The share price of Tesla took a significant hit on Thursday, dropping 7.3% and closing at $252.40. The decline indicates a reversal of strong gains from the previous day when the giant EV maker saw an increase of 23%, its largest rise since 2013.
The drop was also in line with the movement in Wall Street on Thursday that saw the Dow Jones Industrial Average (DJIA) decreasing by 2.5% to 39,593.66. NASDAQ contracted by 4.31% to 16,387.31, and S&P 500 declined by 3.46% to 5,268.05.
Additionally, Tesla’s stock has fallen by 38% since the beginning of the year.
Shares of the company were bolstered on Wednesday by President Trump’s announcement to pause significant tariffs for 90 days to facilitate negotiations, setting a minimum tariff rate of 10%. However, Thursday’s slide followed the White House’s confirmation of a 145% tariff rate on Chinese imports, prompting reciprocal actions from Beijing and the European Union.
Amidst the tariff turmoil, analysts from UBS, Goldman Sachs, and Mizuho revised Tesla’s price targets downward, citing potential impacts on profit margins due to automotive tariffs.
UBS noted Tesla’s increased volatility, attributing it to the company’s premium valuation in a nervous market environment, and expressed concerns about demand.
Tesla is facing brand challenges, declining deliveries, protests, and criminal acts targeting its facilities and vehicles. CEO Elon Musk has drawn criticism for his advisory role to President Trump and his endorsement of Germany’s far-right AfD party, sparking opposition in Europe.

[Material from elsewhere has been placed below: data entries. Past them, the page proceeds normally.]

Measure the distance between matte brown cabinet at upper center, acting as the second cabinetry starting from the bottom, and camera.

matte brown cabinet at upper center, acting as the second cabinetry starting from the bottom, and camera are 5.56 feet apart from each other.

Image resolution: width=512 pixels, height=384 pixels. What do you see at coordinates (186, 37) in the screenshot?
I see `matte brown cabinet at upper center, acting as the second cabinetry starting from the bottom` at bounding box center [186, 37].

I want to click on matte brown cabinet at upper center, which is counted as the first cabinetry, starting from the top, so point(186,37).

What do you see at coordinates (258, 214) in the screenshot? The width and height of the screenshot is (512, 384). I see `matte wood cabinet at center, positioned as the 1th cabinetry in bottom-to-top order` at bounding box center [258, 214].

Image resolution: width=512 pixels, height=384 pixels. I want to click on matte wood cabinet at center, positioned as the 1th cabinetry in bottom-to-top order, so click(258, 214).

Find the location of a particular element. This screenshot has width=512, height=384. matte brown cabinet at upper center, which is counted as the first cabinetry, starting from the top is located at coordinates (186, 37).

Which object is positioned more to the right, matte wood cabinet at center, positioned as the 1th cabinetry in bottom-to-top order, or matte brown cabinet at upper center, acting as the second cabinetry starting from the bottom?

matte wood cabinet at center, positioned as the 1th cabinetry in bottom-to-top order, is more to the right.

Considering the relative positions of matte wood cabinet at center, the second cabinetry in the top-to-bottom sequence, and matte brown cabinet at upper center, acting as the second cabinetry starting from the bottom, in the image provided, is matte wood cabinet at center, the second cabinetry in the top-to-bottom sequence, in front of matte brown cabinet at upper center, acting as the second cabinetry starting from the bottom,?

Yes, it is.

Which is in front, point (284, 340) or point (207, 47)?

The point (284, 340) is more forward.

The instability, coupled with the looming tariff threats, poses a risk to Tesla’s profit margins, given the company’s reliance on parts from China, Mexico, and other regions.
Previously, Tesla’s growth strategy relied on high sales volumes of cars and energy storage systems in Europe and Asia. However, increasing competition and new tariffs have raised the stakes for the automaker.